(Records supplied begins)

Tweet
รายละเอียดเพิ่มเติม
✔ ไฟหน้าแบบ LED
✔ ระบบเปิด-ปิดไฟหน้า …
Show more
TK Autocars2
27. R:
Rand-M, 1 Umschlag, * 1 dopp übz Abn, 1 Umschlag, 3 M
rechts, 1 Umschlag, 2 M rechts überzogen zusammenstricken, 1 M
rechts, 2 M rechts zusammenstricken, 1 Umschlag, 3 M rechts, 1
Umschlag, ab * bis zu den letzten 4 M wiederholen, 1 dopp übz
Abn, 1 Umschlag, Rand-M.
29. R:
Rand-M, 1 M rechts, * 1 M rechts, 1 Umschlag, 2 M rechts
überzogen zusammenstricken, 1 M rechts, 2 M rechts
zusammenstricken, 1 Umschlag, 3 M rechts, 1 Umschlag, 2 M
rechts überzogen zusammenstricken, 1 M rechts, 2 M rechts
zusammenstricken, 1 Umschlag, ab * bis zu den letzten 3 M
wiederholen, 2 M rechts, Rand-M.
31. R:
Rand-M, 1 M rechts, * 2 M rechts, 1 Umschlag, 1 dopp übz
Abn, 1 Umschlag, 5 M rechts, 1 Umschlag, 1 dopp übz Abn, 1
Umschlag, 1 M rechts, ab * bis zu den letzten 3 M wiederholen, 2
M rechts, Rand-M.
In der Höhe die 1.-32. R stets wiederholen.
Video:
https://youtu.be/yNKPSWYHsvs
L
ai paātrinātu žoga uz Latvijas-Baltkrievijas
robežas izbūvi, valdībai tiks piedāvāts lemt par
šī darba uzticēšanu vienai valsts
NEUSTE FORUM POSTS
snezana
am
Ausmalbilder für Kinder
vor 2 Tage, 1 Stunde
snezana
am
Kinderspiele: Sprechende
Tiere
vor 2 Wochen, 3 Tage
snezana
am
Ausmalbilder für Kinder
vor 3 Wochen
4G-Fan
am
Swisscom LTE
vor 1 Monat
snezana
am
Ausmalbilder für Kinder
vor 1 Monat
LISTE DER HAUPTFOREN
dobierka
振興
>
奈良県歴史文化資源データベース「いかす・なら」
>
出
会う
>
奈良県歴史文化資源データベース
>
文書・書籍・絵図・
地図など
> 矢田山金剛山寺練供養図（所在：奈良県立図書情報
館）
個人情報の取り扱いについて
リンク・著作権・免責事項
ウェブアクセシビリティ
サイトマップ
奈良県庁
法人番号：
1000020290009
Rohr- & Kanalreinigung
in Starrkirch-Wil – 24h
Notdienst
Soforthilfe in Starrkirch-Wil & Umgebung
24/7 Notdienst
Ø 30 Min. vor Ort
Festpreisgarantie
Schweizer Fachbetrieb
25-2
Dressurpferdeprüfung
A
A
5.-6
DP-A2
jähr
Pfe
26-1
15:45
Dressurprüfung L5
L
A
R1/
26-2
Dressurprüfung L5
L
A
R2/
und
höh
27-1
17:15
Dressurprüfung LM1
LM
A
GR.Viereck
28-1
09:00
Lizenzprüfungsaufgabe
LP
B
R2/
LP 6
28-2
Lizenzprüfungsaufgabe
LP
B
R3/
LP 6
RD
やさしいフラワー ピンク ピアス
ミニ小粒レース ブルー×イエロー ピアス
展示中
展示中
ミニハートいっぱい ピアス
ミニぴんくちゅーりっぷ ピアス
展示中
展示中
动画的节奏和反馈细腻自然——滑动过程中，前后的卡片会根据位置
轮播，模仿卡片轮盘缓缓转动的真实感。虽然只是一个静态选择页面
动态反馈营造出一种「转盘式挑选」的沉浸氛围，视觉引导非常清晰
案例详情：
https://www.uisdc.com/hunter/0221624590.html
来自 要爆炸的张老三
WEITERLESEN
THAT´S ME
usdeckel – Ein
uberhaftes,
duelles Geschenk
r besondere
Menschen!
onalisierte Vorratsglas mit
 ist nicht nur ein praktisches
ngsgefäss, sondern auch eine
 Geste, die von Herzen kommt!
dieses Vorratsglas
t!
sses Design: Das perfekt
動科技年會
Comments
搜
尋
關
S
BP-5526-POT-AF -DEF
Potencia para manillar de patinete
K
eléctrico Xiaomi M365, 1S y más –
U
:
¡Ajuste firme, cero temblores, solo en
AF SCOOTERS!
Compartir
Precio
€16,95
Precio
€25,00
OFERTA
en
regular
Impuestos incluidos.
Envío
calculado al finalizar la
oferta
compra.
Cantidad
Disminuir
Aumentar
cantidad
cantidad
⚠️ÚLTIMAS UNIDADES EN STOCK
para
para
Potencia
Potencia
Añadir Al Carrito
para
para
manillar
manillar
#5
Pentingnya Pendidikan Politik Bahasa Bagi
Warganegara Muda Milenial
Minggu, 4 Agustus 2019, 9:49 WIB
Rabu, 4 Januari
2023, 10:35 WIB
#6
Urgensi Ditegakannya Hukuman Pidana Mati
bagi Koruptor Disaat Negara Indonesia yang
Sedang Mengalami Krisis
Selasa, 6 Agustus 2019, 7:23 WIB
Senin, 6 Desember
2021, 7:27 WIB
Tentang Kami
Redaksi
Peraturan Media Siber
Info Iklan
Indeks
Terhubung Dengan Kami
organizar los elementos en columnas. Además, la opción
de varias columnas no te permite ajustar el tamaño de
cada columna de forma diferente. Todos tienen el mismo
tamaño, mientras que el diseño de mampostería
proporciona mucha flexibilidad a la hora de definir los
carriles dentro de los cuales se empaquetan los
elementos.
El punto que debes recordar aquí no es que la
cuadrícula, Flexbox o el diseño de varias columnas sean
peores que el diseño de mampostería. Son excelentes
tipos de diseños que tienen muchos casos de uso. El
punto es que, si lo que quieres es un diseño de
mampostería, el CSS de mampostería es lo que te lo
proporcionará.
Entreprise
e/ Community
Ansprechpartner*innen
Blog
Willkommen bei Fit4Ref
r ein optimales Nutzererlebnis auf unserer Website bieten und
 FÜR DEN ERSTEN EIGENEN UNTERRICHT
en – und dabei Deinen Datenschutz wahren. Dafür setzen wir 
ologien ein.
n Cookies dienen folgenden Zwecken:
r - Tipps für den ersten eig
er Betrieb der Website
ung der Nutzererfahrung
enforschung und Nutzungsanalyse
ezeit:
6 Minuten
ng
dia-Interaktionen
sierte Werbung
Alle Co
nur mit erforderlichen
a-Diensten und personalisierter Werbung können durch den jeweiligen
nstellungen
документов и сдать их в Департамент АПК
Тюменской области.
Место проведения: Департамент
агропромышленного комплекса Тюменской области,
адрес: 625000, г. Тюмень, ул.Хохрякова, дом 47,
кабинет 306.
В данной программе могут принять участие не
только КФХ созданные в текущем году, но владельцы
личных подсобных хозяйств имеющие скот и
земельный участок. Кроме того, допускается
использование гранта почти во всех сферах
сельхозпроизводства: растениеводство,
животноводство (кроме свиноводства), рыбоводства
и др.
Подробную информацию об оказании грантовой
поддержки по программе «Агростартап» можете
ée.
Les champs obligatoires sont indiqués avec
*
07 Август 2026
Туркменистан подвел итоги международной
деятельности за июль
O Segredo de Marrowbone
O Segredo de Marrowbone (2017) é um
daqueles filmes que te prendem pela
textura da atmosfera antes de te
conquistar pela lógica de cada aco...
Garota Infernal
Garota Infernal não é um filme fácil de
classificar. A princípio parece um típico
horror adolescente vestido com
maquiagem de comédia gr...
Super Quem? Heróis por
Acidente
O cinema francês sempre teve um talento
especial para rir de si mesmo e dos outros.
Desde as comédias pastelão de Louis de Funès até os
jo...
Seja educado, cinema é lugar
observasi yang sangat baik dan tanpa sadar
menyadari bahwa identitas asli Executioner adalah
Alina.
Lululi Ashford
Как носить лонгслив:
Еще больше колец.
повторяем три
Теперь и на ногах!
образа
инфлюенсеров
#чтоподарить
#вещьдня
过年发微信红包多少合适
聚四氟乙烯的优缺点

(Records supplied ends)

Brief:
Reply with nothing but the number of lines in the data above that contain "программе".

Exercise output:
2